Trips to the mound are no big deals in baseball, as they happen all the time. Trips on the mound, well, that's a different story, one that left-field troubadour Todd Snider relays so well with America's Favorite Pastime , an easy-breezy folk ode to the late Dock Ellis, from Snider's first-rate, country-blues flavoured new album The Excitement Plan .
As legend has it, Ellis, an iconoclast like Snider, pitched a gem under the unforeseen power of LSD for the Pittsburgh Pirates against the home team San Diego Padres on June 12, 1970. The game's box score will show halos, as in zeros, under the hit column for the Padres - no swatted balls for them went for singles, doubles, triples or big flys. Better baseball through chemistry? Barry Bonds, Roger Clemens and Alex Rodriguez - modern ball players, alleged steroid users all - have nothing on the quirkily outspoken Ellis, the rare athlete who was a counter-culture crossover hero.
Dock Ellis didn't think he was pitching that day back in 1970/ When he and his wife took a trip to the park a little bit differently . The idea for Snider's song came to him while he was backstage at a jam-band hippie-style festival. One of the performers intended to play his show with the help of hallucinogens, which got Snider to thinking: "What if other people did that before they had to work?" Snider, a baseball fan, did a little bit of research - "I pulled up the box score, I got my innings right" - but mostly "it just sort of fell out," he says from his Nashville home.
America's Favorite Pastime isn't the first song about Ellis's nutty no-no (San Francisco indie-rocker Barbara Manning, with her baseball-referencing band S.F. Seals, wrote one, as did singer-songwriter Chuck Brodsky), but Snider's ball-diamond ditty is more than just a recap. The chorus - "You can't judge a book" - has to do with the snap evaluations people make on the drug-taking youth of the world. "I never understood that," says Snider, not always clean and sober himself, "so I'm sticking up for all those 20-year-olds who get [messed]up at festivals."
By the time he mowed the last man down, he was high as he'd ever been/ Laughing to the sound of the world going around, completely unaware of the wind . Since his acclaimed debut Songs for the Daily Planet in 1994, Snider has been something of a long-haired Will Rogers - a plain-spoken philosopher, a drinking companion, a wry social commentator, a common man's champion. He sees Ellis, a reformed alcoholic who died late last year of cirrhosis of the liver, as an "ill-prepared type of person." Does he see LCD as a performance enhancing drug? "Well, Dock Ellis did just fine."
(In his account of the game, the maverick pitcher himself later could only remember euphoria and pieces of the game, recalling that "sometimes the ball was small and sometimes it was large, and that sometimes I saw the catcher, sometimes I didn't.")
Ellis worked with future U.S. poet laureate Donald Hall on a book, Dock Ellis in the Country of Baseball , published in 1976. In it, Hall wrote, "In the country of baseball, the magistrates are austere and plain-spoken.
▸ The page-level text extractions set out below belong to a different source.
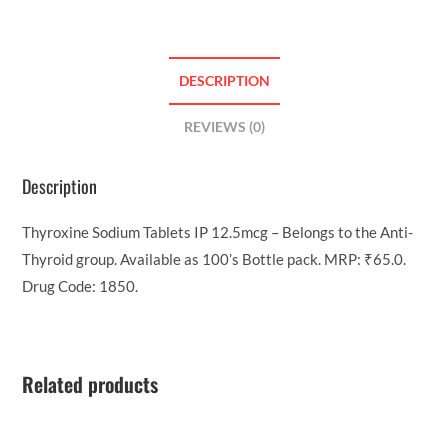
DESCRIPTION
REVIEWS (0)
Description
Thyroxine Sodium Tablets IP 12.5mcg – Belongs to the Anti-
Thyroid group. Available as 100’s Bottle pack. MRP: ₹65.0.
Drug Code: 1850.
Related products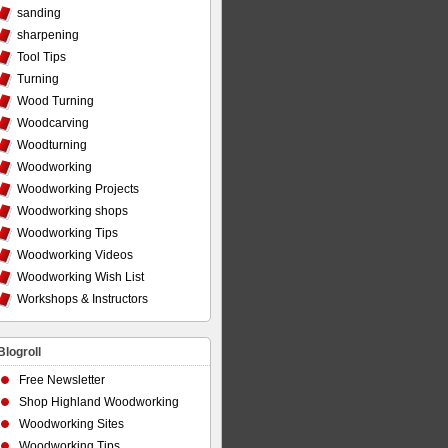
sanding
sharpening
Tool Tips
Turning
Wood Turning
Woodcarving
Woodturning
Woodworking
Woodworking Projects
Woodworking shops
Woodworking Tips
Woodworking Videos
Woodworking Wish List
Workshops & Instructors
Blogroll
Free Newsletter
Shop Highland Woodworking
Woodworking Sites
Woodworking Tips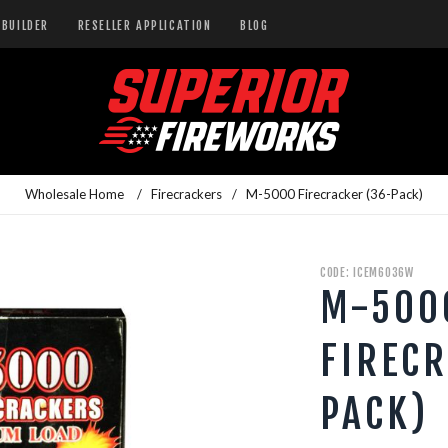
BUILDER
RESELLER APPLICATION
BLOG
Wholesale Home
/
Firecrackers
/
M-5000 Firecracker (36-Pack)
CODE: ICEM6036W
M-500
FIRECR
PACK)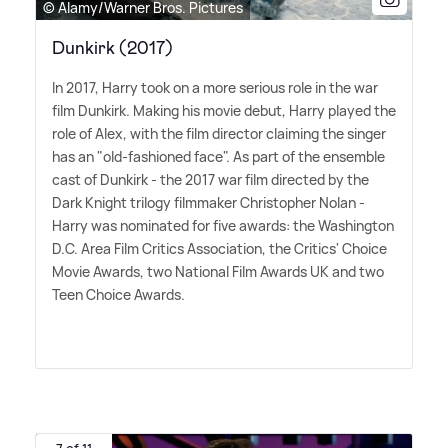
© Alamy/Warner Bros. Pictures
Dunkirk (2017)
In 2017, Harry took on a more serious role in the war
film Dunkirk. Making his movie debut, Harry played the
role of Alex, with the film director claiming the singer
has an "old-fashioned face". As part of the ensemble
cast of Dunkirk - the 2017 war film directed by the
Dark Knight trilogy filmmaker Christopher Nolan -
Harry was nominated for five awards: the Washington
D.C. Area Film Critics Association, the Critics' Choice
Movie Awards, two National Film Awards UK and two
Teen Choice Awards.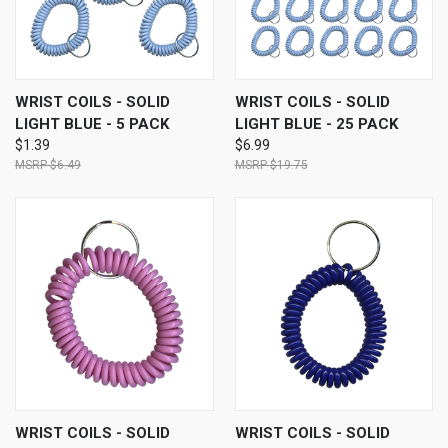
WRIST COILS - SOLID
WRIST COILS - SOLID
LIGHT BLUE - 5 PACK
LIGHT BLUE - 25 PACK
$1.39
$6.99
$6.49
$19.75
WRIST COILS - SOLID
WRIST COILS - SOLID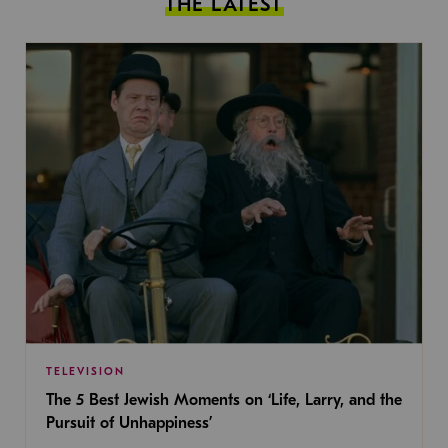
THE LATEST
TELEVISION
The 5 Best Jewish Moments on ‘Life, Larry, and the
Pursuit of Unhappiness’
Many of its citizens are decent and law-abiding, obedient to their elders and the laws of the community. But there have always been others - the mavericks, the eccentrics, the citizens of independent mind. They thrive in the country of baseball."
Hall was speaking of Ellis, of former Montreal Expo Bill (Spaceman) Lee, of author-pitcher Jim Bouton, of Dick Allen and of outfielder Curt Flood, who took Major League Baseball to court for its labour policies. The irreverent Snider thrives, too. With his Dock Ellis song, he's hit another one out of the park.